Other books may instruct or amuse; they may feed the intellect, charm the imagination, and cultivate the mind. But what more can they do? I do not mean by this to despise or set aside every other book but the Bible, for without books society itself, as at present constituted, could not exist; and to burn every book would be to throw us back into the barbarism of the Middle Ages. Let, then, books have their place as regards this life; but what can they do for us as regards the life to come? What can our renowned authors, our choice classics, our learned historians, our great dramatists, or our eloquent poets do for the soul in seasons of affliction and distress? How powerless all human writings are in these circumstances.
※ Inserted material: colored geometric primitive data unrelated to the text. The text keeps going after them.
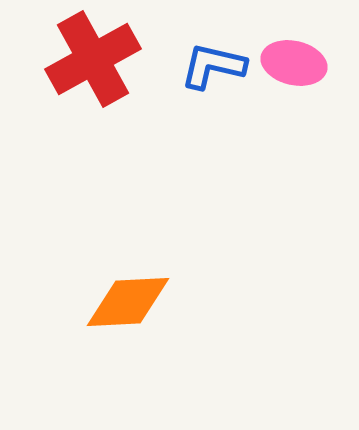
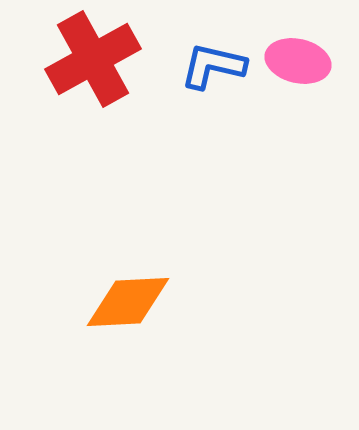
pink ellipse: moved 4 px right, 2 px up
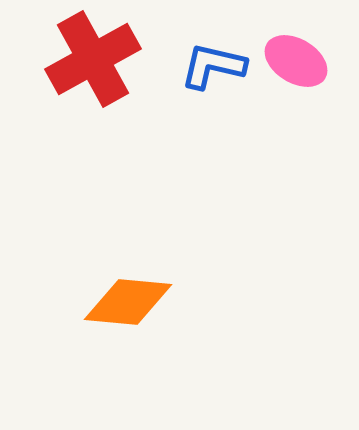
pink ellipse: moved 2 px left; rotated 18 degrees clockwise
orange diamond: rotated 8 degrees clockwise
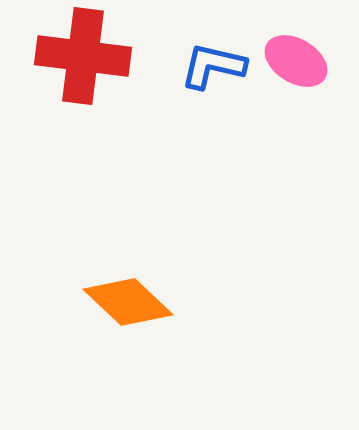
red cross: moved 10 px left, 3 px up; rotated 36 degrees clockwise
orange diamond: rotated 38 degrees clockwise
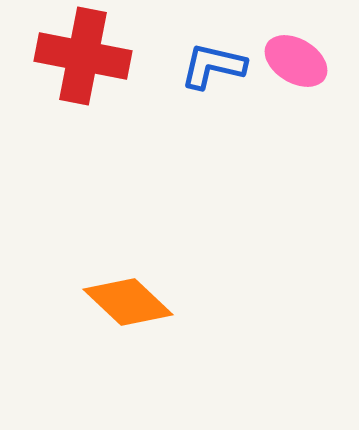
red cross: rotated 4 degrees clockwise
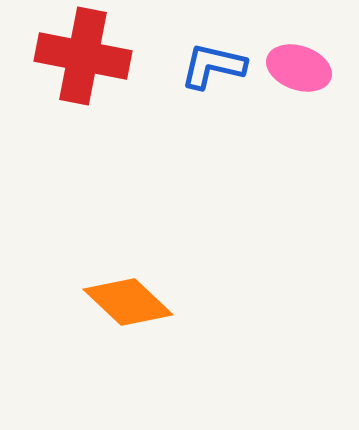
pink ellipse: moved 3 px right, 7 px down; rotated 12 degrees counterclockwise
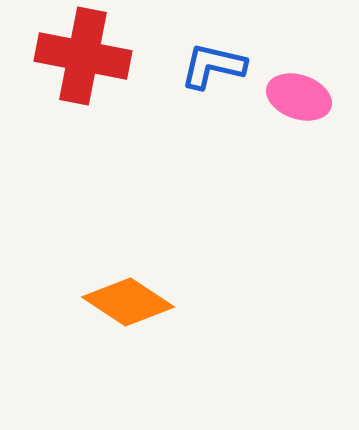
pink ellipse: moved 29 px down
orange diamond: rotated 10 degrees counterclockwise
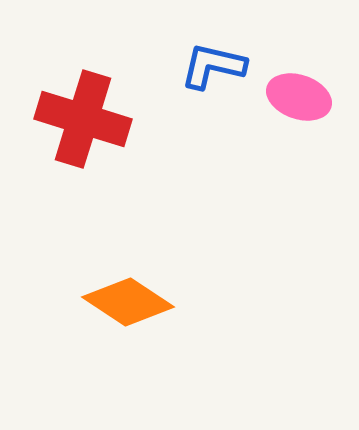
red cross: moved 63 px down; rotated 6 degrees clockwise
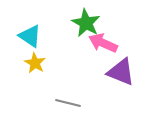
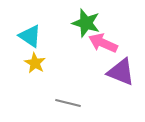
green star: rotated 12 degrees counterclockwise
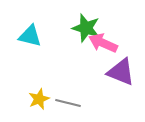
green star: moved 5 px down
cyan triangle: rotated 20 degrees counterclockwise
yellow star: moved 4 px right, 36 px down; rotated 20 degrees clockwise
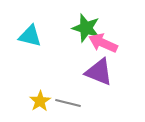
purple triangle: moved 22 px left
yellow star: moved 1 px right, 2 px down; rotated 10 degrees counterclockwise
Is it not as Hart well says,
"What balm could wretches ever find
In wit, to heal affliction?
Or who can cure a troubled mind
With all the pomp of diction?"
Now here is the blessedness of the word of God, that when everything else fails, that comes to our aid under all circumstances, so that we can never sink so low as to get beyond the reach of some promise in the word of truth. We may come, and most probably shall come, to a spot where everything else will fail and give way but the word of God which for ever is settled in heaven. Then the word of grace and truth which reaches down to the lowest case, the word of promise upon which the Lord causes the soul to hope, will still turn towards us a friendly smile, and still encourage us under all circumstances to call upon the name of the Lord, and to hang upon his faithfulness who hath said, "Heaven and earth shall pass away, but my words shall not pass away."
Thus, under circumstances the most trying to flesh and blood, where nature stands aghast and reason fails, there the word of God will come in as a counsellor to drop in friendly advice, as a companion to cheer and support the mind by its tender sympathy; and as a friend to speak to the heart with a loving, affectionate voice. We need not wonder, then, how the word of God has been prized in all ages by the family of God; for it is written with such infinite wisdom, that it meets every case, suits every circumstance, fills up every aching void, and is adapted to every condition of life and every state both of body and soul.